Originally posted on March 27, 2012
When a server crashed and I lost my many of my original blog posts, it gave me the opportunity to update the DocReviewMD posts and look back. Sorry to say, I have been unable to locate the first da Silva Moore blog post but I will keep looking. Today that case continues to grow and has become a battle between experts. In essence it is a train wreck. But this is no surprise as it is the first case using predictive coding and there are many issues surrounding the use of these tools which we are still figuring out. That is the basis of the 2013 Predictive Coding Thought Leadership Series I have been touring the country with in 2013. But it is fun to look at the back catalogue on what we were saying back in early 2012 about these tools. Enjoy…..
Connecting Blog Post on Da Silva Moore to the Kleen case
This blog represents Part two of my initial analysis of Da Silva Moore and the Kleen case. To wrap up Da Silva Moore, the final analysis I was planning to offer on this case as it stands right now was given by myself and Herb Roitblat, Chief Scientist at OrcaTec and Chairman of the Electronic Discovery Institute where we covered statistics and validation differences we have with those proposed by the plaintiff and defendant in more detail on ESIBytes in Validating Predictive Coding, Da Silva Moore and other Current Issues. I am also linking to the blog post written by Herb Roitblat on this topic entitled Da Silva Moore Plaintiffs Slash and Burn their Way Through EDiscovery which adds a few more interesting points. To summarize the problem I have with the plaintiff’s position is they are getting a huge amount of data to get comfortable with the validity of the predictive coding that has been done since they are getting the null set of documents and can see what the software is being instructed to leave out of the production as well as the ability to review results and make adjustments iteratively. No plaintiff using key word searching has ever been given so much insight and opportunity to impact the quality of their review set with the exception perhaps of the federal government who typically hold all the cards in their investigations. Is this a perfect outcome? There is no such thing as perfect between warring parties in litigation. But there is nothing unfair about this and much the plaintiff’s can be pleased about.

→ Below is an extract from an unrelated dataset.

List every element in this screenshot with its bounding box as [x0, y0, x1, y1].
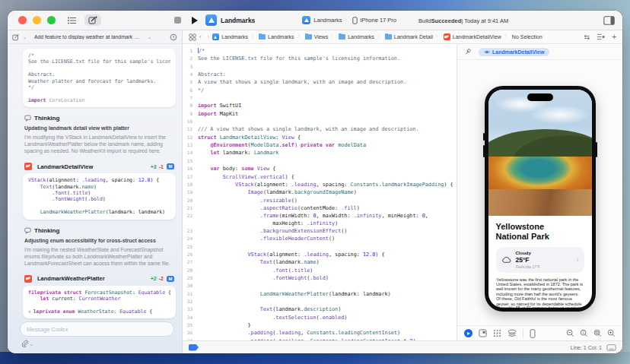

B. Kleen Products, LLC v. Packaging Corporation of America
So if you accept that Da Silva Moore is dictum in determining if parties should be forced to use predictive coding because the parties had already agreed to use predictive coding, the next big chance for THE DECISION to be written will be in the Kleen case. I have read the transcripts thus far and will be in Chicago on March 28th for the next hearing. I am not optimistic for a slam dunk decision forcing the defendants to give up on key word searching and to adopt predictive coding. For one thing, the defendants have testified about their iterative process and use of sampling to validate their results. Personally, I am not convinced that their results showing roughly 4% responsive documents were found in the random samples of the “null set” of excluded documents is something to be proud of and there are some issues with their methodology that have come out in testimony thus far. If Judge Nan Nolan thinks that this result shows the defendants’ process was not reasonable and they are missing data, this could enable the plaintiffs to sway the court that more work is needed such as predictive coding. The plaintiffs are also raising issues about the adequateness of the collection effort and we know nothing about the results of the sampling against other custodians.
A: Really all that’s assumed here is that all the reasonable sources of responsive documents are collected and made available to the system.
Q: And I guess we’ll defer for another day what those reasonable sources may be. Step 2, test set creation, could you explain that, please.
Testimony of Dave Lewis, Page 159.
Furthermore, the use of 4 or 5 custodians from only one of the nine defendant companies to derive key words for all of the defendants in separate companies is troubling. Therefore, I believe there is plenty of room down the road for the plaintiffs to seek additional discovery to validate that the defendant’s process was in fact reasonable even if predictive coding is not adopted. But these defendants have also done more work than many in the field do when key words are selected and expended a lot of money thus far in discovery with their process. That factor in addition to the novel question of whether one party can force another party to use their e-discovery search process make this a difficult case for the plaintiffs and in the final analysis, might influence the court’s final decision.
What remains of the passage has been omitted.